UK Index buoyed by persistent GBP weakness derived from a rampant USD via expectations of another stateside rate-hike warranted by solid US economic data while the UK’s House of Lords voting to amend the Brexit bill has added to political uncertainty, both perversely supporting the UK index of blue chips by flattering the value of internationally generated profits.
Asia helped by additional USD strength pushing the Yen lower to help Japan’s Nikkei exporters while Australia’s ASX is the outperformer after a 5-day losing streak as Miners rallied on talk of China planning to curb steel and aluminium output in an effort to cut winter smog. Watch for mining gains spilling over to the UK Index .
UK Index sentiment may also be impacted by blue chip news; Capita (CEO to step down; 2017 to be transitional year; div unchanged), Merlin Entertainments (progress towards 2020 targets; div unchanged; confident in year ahead), Schroders (AUM +27%, net inflows), Travis Perkins (cautious on outlook for secondary housing market; exceptional charge; raises div), Cobham (£500m rights issue; no 2016 final div; no div for 2017; recently downgraded 2017 outlook unchanged), Informa (£100m acquisition).
The UK Index 's quarterly reshuffle also sees Capita and Dixons Carphone demoted, replaced by Scottish Mortgage Investment Trust and Rentokil which have been promoted from the . Congratulations!

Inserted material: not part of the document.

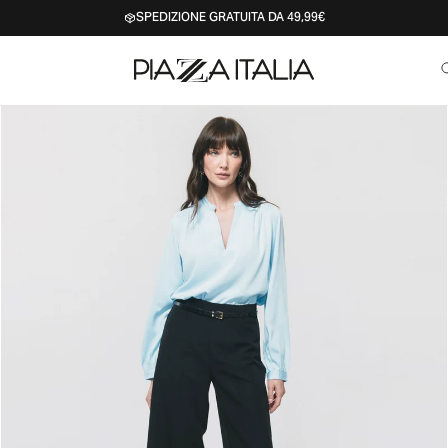
SPEDIZIONE GRATUITA DA 49,99€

US equity markets enjoyed their best day of 2017 yesterday as investors reacted favourably to Trump’s most presidential of speeches so far. The Dow Jones emphatically resumed its uptrend with gusto smashing through 21,000 led by AmEx and JPMorgan, only two stocks closing in the red, while the S&P 500 and Nasdaq both gained 1.4% with financials fuelling the run north.
Crude Oil prices have fallen in reaction to the resurgent US dollar, while a build in US inventories dampened recent bullishness. A clear trend of falling highs resistance since 21 Feb has emerged with four failed challenges showing the impact of rising US production versus OPEC production cuts, an agreement investors hope will be extended past the June cut-off.
Gold has survived a brief test of its 2017 uptrend at $1240, the stronger dollar weighing on the precious metal as hawkish US Fed rhetoric and the prospect of higher US interest rates makes the non-yielding safe haven more expensive to hold. Having recovered to $1245, rising lows support and subsequently bullish flag patterns remain valid.
In focus today will be this afternoon’s long awaited Snap IPO on the NYSE. In the rumour mill since late 2016, today marks the day the so-called camera company finally becomes the largest tech IPO since Alibaba in 2014. With shares priced at $17 amid reports of oversubscription, will investors continue their interest in snapping up the young company’s shares once Wall Street opens?
Data wise, UK Construction PMI (9:30am) is seen continuing to cool from November’s 9-month high, however, the morning spotlight will likely fall upon Eurozone CPI (10am). While expectations are for a marginal increase to 1.9%, don't forget German CPI breached the ECB’s 2% inflation target yesterday for the first time since 2012. Will we see a similar uptick for the Eurozone as a whole?
This afternoon, US Challenger Job Cuts and Weekly Jobless figures - the latter seen largely unchanged - offer the only employment metrics for the Fed to consider before next week’s US jobs report and Non-Farm Payrolls as we creep towards a mid-month policy update and potential rate hike.
Speaker-wise it’s a European affair, with EU President Juncker (2pm; Citizens' Dialogue with Prime Minister of Slovenia) and the ECB’s Lautenschlaeger (7:30pm; London School of Economics).